● YOUR OBJECTIVE: Pick each line that has "перезагрузка" out of the records.

Collected data:
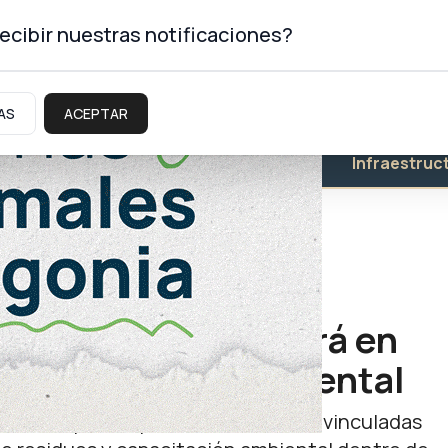
ecibir nuestras notificaciones?
AS
ACEPTAR
Educación
Salud
Infraestruc
 Ministerial avanzará en
d y eficiencia ambiental
mpromiso para implementar medidas vinculadas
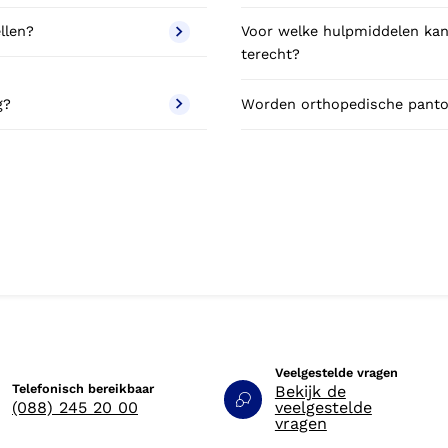
ellen?
Voor welke hulpmiddelen kan 
terecht?
ng?
Worden orthopedische panto
Veelgestelde vragen
Telefonisch bereikbaar
Bekijk de
(088) 245 20 00
veelgestelde
vragen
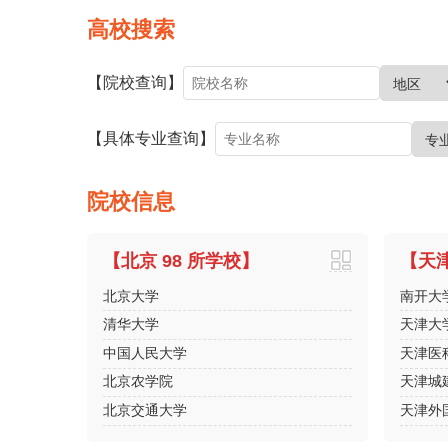
高校搜索
【院校查询】
【具体专业查询】
院校信息
【北京 98 所学校】
【天津
北京大学
南开大
清华大学
天津大
中国人民大学
天津医
北京农学院
天津城
北京交通大学
天津外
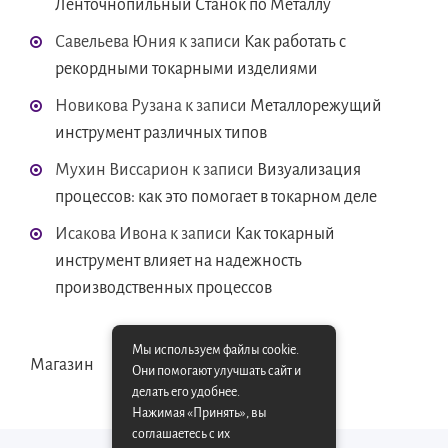
Ленточнопильный Станок по Металлу
Савельева Юния
к записи
Как работать с
рекордными токарными изделиями
Новикова Рузана
к записи
Металлорежущий
инструмент различных типов
Мухин Виссарион
к записи
Визуализация
процессов: как это помогает в токарном деле
Исакова Ивона
к записи
Как токарный
инструмент влияет на надежность
производственных процессов
Мы используем файлы cookie.
Магазин
Они помогают улучшать сайт и
делать его удобнее.
Нажимая «Принять», вы
соглашаетесь с их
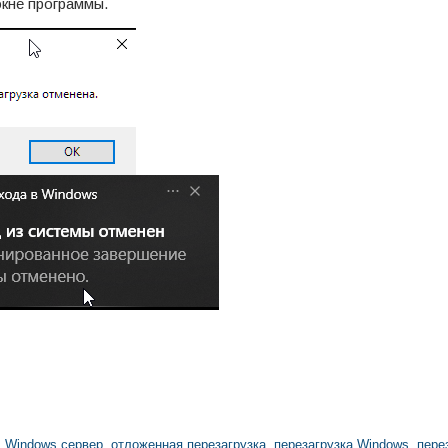
кне программы.
,
Windows сервер
,
отложенная перезагрузка
,
перезагрузка Windows
,
пере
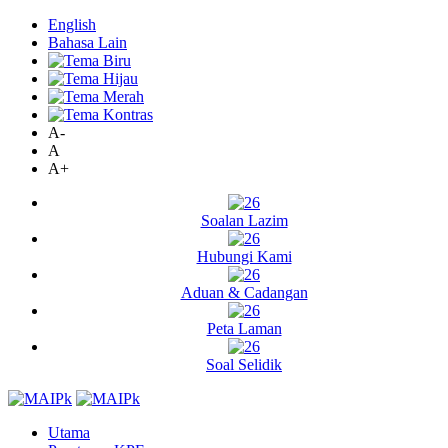
English
Bahasa Lain
A-
A
A+
Soalan Lazim
Hubungi Kami
Aduan & Cadangan
Peta Laman
Soal Selidik
Utama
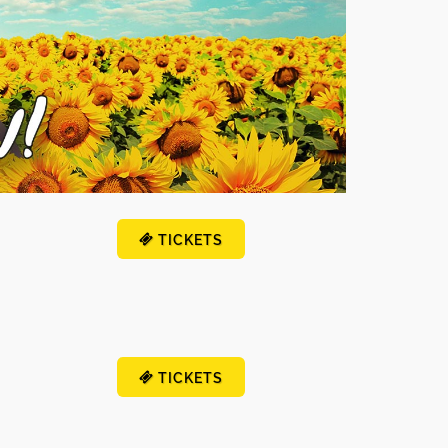
TICKETS
TICKETS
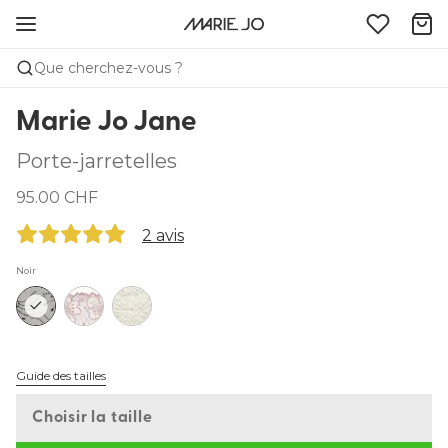
Que cherchez-vous ?
Marie Jo Jane
Porte-jarretelles
95.00 CHF
2 avis
Noir
Guide des tailles
Choisir la taille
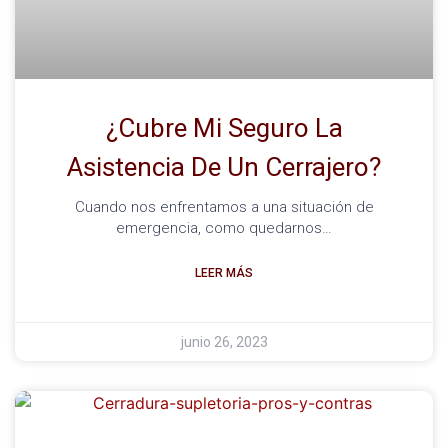
¿Cubre Mi Seguro La
Asistencia De Un Cerrajero?
Cuando nos enfrentamos a una situación de
emergencia, como quedarnos…
LEER MÁS
junio 26, 2023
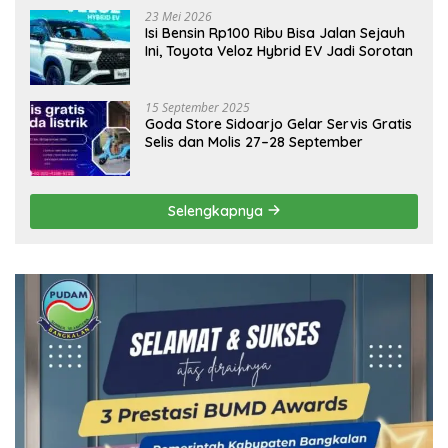
23 Mei 2026
Isi Bensin Rp100 Ribu Bisa Jalan Sejauh
Ini, Toyota Veloz Hybrid EV Jadi Sorotan
15 September 2025
Goda Store Sidoarjo Gelar Servis Gratis
Selis dan Molis 27–28 September
Selengkapnya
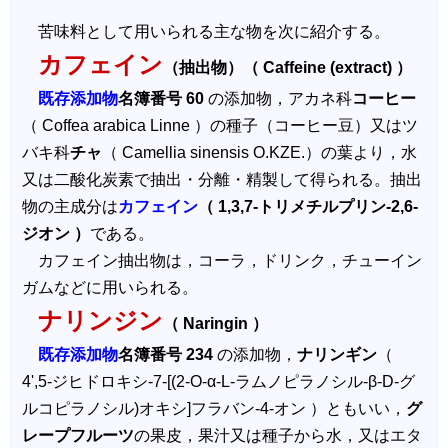
苦味料として用いられる主な物を次に紹介する。
カフェイン
（抽出物）（ Caffeine (extract) ）
既存添加物
名簿番号 60
の添加物，アカネ科
コーヒー
（ Coffea arabica Linne ）の種子（コーヒー豆）又はツ
バキ科
チャ
（ Camellia sinensis O.KZE.）の葉より，水
又は二酸化炭素で抽出・分離・精製して得られる。抽出
物の主成分は
カフェイン
（ 1,3,7-トリメチルプリン-2,6-
ジオン ）
である。
カフェイン抽出物は，コーラ，ドリンク，チューイン
ガムなどに用いられる。
ナリンジン
（ Naringin ）
既存添加物
名簿番号 234
の添加物，
ナリンギン
（
4',5-ジヒドロキシ-7-[(2-O-α-L-ラムノピラノシル-β-D-グ
ルコピラノシル)オキシ]フラバン-4-オン ）ともいい，
グ
レープフルーツ
の果皮，果汁又は種子から水，又はエタ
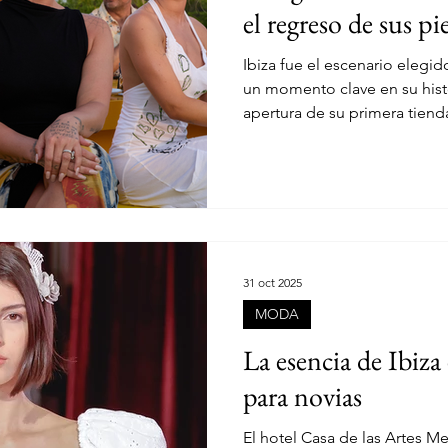
el regreso de sus pi
LOOKS
COLECCIÓN
NYFW
NEW YORK
NY
Ibiza fue el escenario elegi
un momento clave en su histor
apertura de su primera tienda
oficial de Desigual Vintage,
limitada que rescata alguno
emblemáticos de su archivo.
moda, música y cultura, la f
Irina Shayk, Demi Lovato, Zar
Vivian Jenna Wilson y Nicki N
31 oct 2025
MODA
La esencia de Ibiza
para novias
El hotel Casa de las Artes Me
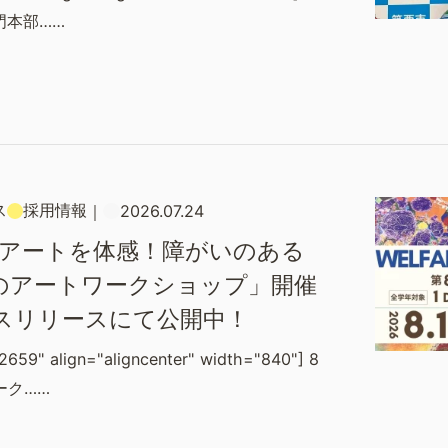
門本部……
ス
採用情報
｜
2026.07.24
×アートを体感！障がいのある
のアートワークショップ」開催
スリリースにて公開中！
2659" align="aligncenter" width="840"] 8
ーク……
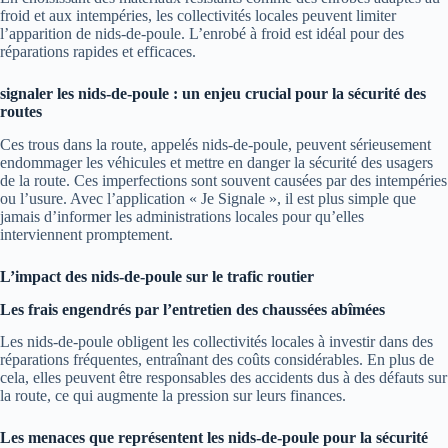
froid et aux intempéries, les collectivités locales peuvent limiter
l’apparition de nids-de-poule. L’enrobé à froid est idéal pour des
réparations rapides et efficaces.
signaler les nids-de-poule : un enjeu crucial pour la sécurité des
routes
Ces trous dans la route, appelés nids-de-poule, peuvent sérieusement
endommager les véhicules et mettre en danger la sécurité des usagers
de la route. Ces imperfections sont souvent causées par des intempéries
ou l’usure. Avec l’application « Je Signale », il est plus simple que
jamais d’informer les administrations locales pour qu’elles
interviennent promptement.
L’impact des nids-de-poule sur le trafic routier
Les frais engendrés par l’entretien des chaussées abîmées
Les nids-de-poule obligent les collectivités locales à investir dans des
réparations fréquentes, entraînant des coûts considérables. En plus de
cela, elles peuvent être responsables des accidents dus à des défauts sur
la route, ce qui augmente la pression sur leurs finances.
Les menaces que représentent les nids-de-poule pour la sécurité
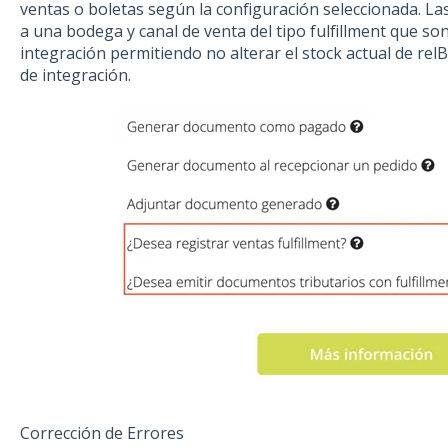
ventas o boletas según la configuración seleccionada. La
a una bodega y canal de venta del tipo fulfillment que so
integración permitiendo no alterar el stock actual de re
de integración.
Corrección de Errores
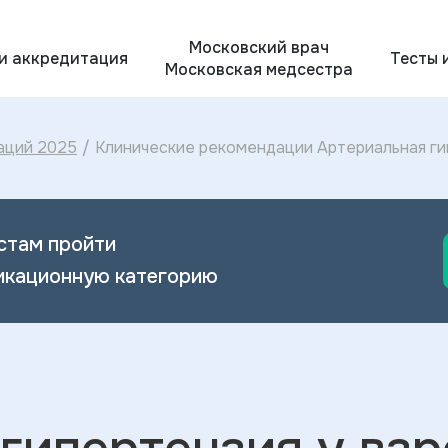
Московский врач
 и аккредитация
Тесты 
Московская медсестра
аций 2025
/
Клинические рекомендации Артериальная гип
лечение Артериальной гипертензии у взрос
стам пройти
икационную категорию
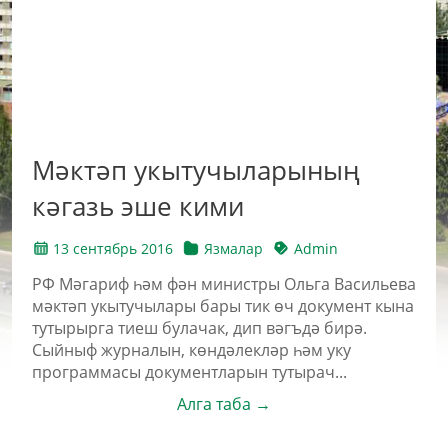
Мәктәп укытучыларының
кәгазь эше кими
13 сентябрь 2016
Язмалар
Admin
РФ Мәгариф һәм фән министры Ольга Васильева
мәктәп укытучылары бары тик өч документ кына
тутырырга тиеш булачак, дип вәгъдә бирә.
Сыйныф журналын, көндәлекләр һәм уку
программасы документларын тутырач...
Алга таба →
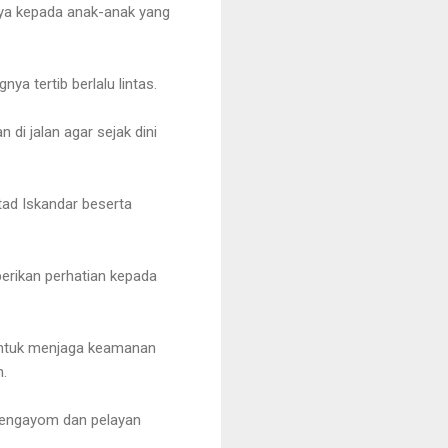
nya kepada anak-anak yang
ya tertib berlalu lintas.
di jalan agar sejak dini
tad Iskandar beserta
berikan perhatian kepada
 untuk menjaga keamanan
n.
pengayom dan pelayan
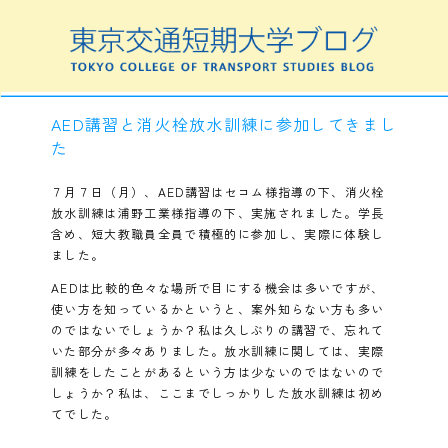
AED講習と消火栓放水訓練に参加してきまし
た
７月７日（月）、AED講習はセコム様指導の下、消火栓
放水訓練は浦野工業様指導の下、実施されました。学長
含め、短大教職員全員で積極的に参加し、実際に体験し
ました。
AEDは比較的色々な場所で目にする機会は多いですが、
使い方を知っているかというと、案外知らない方も多い
のではないでしょうか？私は久しぶりの講習で、忘れて
いた部分が多々ありました。放水訓練に関しては、実際
訓練をしたことがあるという方は少ないのではないので
しょうか？私は、ここまでしっかりした放水訓練は初め
てでした。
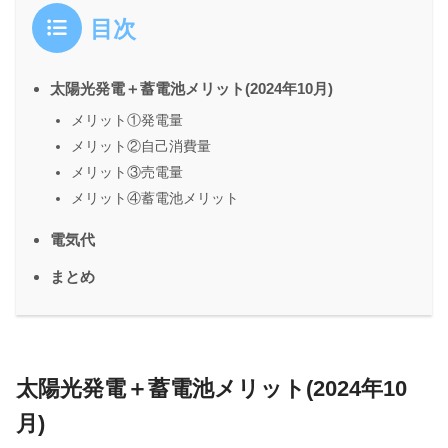
目次
太陽光発電＋蓄電池メリット(2024年10月)
メリット①発電量
メリット②自己消費量
メリット③売電量
メリット④蓄電池メリット
電気代
まとめ
太陽光発電＋蓄電池メリット(2024年10
月)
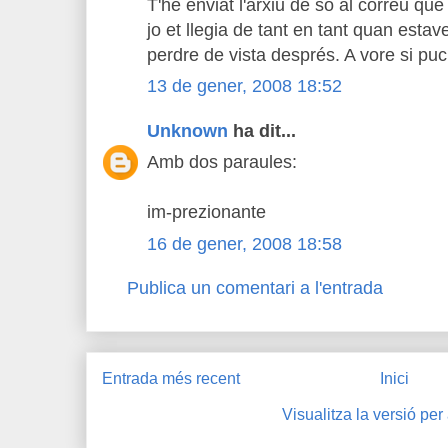
T'he enviat l'arxiu de so al correu que 
jo et llegia de tant en tant quan estave
perdre de vista després. A vore si puc
13 de gener, 2008 18:52
Unknown
ha dit...
Amb dos paraules:
im-prezionante
16 de gener, 2008 18:58
Publica un comentari a l'entrada
Entrada més recent
Inici
Visualitza la versió per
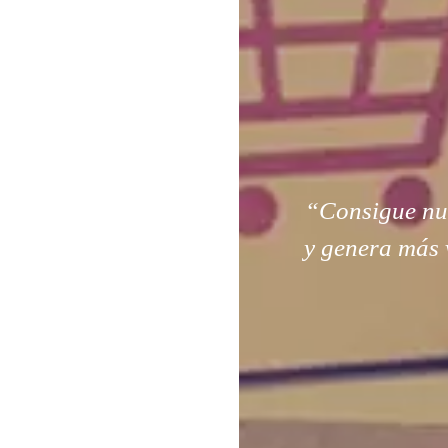
“Consigue nuev
y genera más 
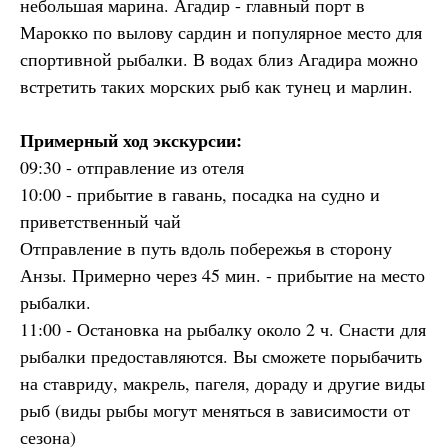
небольшая марина. Агадир - главный порт в
Марокко по вылову сардин и популярное место для
спортивной рыбалки. В водах близ Агадира можно
встретить таких морских рыб как тунец и марлин.
Примерный ход экскурсии:
09:30 - отправление из отеля
10:00 - прибытие в гавань, посадка на судно и
приветственный чай
Отправление в путь вдоль побережья в сторону
Анзы. Примерно через 45 мин. - прибытие на место
рыбалки.
11:00 - Остановка на рыбалку около 2 ч. Снасти для
рыбалки предоставляются. Вы сможете порыбачить
на ставриду, макрель, пагеля, дораду и другие виды
рыб (виды рыбы могут меняться в зависимости от
сезона)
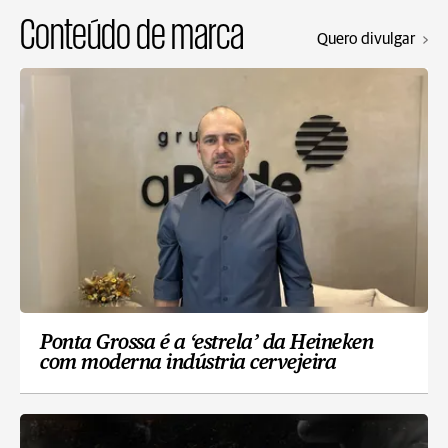
Conteúdo de marca
Quero divulgar
Ponta Grossa é a ‘estrela’ da Heineken
com moderna indústria cervejeira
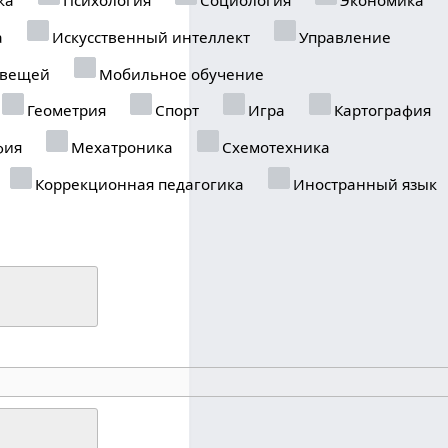
а
Искусственный интеллект
Управление
 вещей
Мобильное обучение
Геометрия
Спорт
Игра
Картография
фия
Мехатроника
Схемотехника
Коррекционная педагогика
Иностранный язык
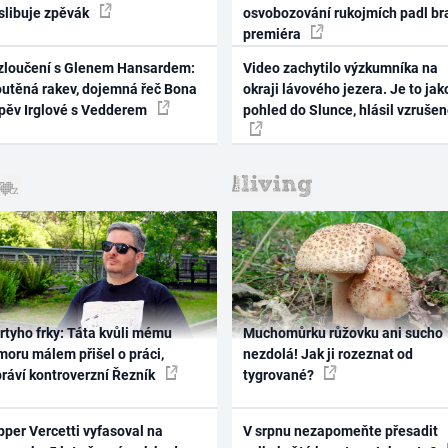
 slibuje zpěvák
osvobozování rukojmích padl br
premiéra
zloučení s Glenem Hansardem:
Video zachytilo výzkumníka na
outěná rakev, dojemná řeč Bona
okraji lávového jezera. Je to jak
zpěv Irglové s Vedderem
pohled do Slunce, hlásil vzruše
rtyho frky: Táta kvůli mému
Muchomůrku růžovku ani sucho
oru málem přišel o práci,
nezdolá! Jak ji rozeznat od
práví kontroverzní Řezník
tygrované?
per Vercetti vyfasoval na
V srpnu nezapomeňte přesadit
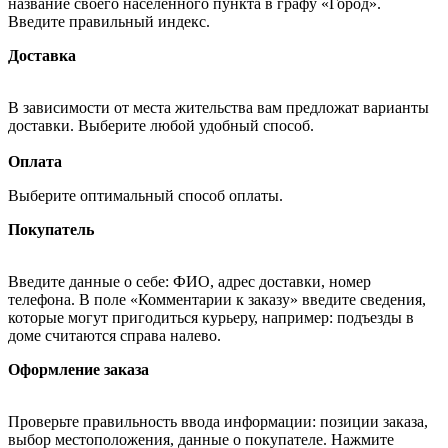
название своего населённого пункта в графу «Город».
Введите правильный индекс.
Доставка
В зависимости от места жительства вам предложат варианты
доставки. Выберите любой удобный способ.
Оплата
Выберите оптимальный способ оплаты.
Покупатель
Введите данные о себе: ФИО, адрес доставки, номер
телефона. В поле «Комментарии к заказу» введите сведения,
которые могут пригодиться курьеру, например: подъезды в
доме считаются справа налево.
Оформление заказа
Проверьте правильность ввода информации: позиции заказа,
выбор местоположения, данные о покупателе. Нажмите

● WRITTEN REPLY:
отложенная перезагрузка
перезагрузка Windows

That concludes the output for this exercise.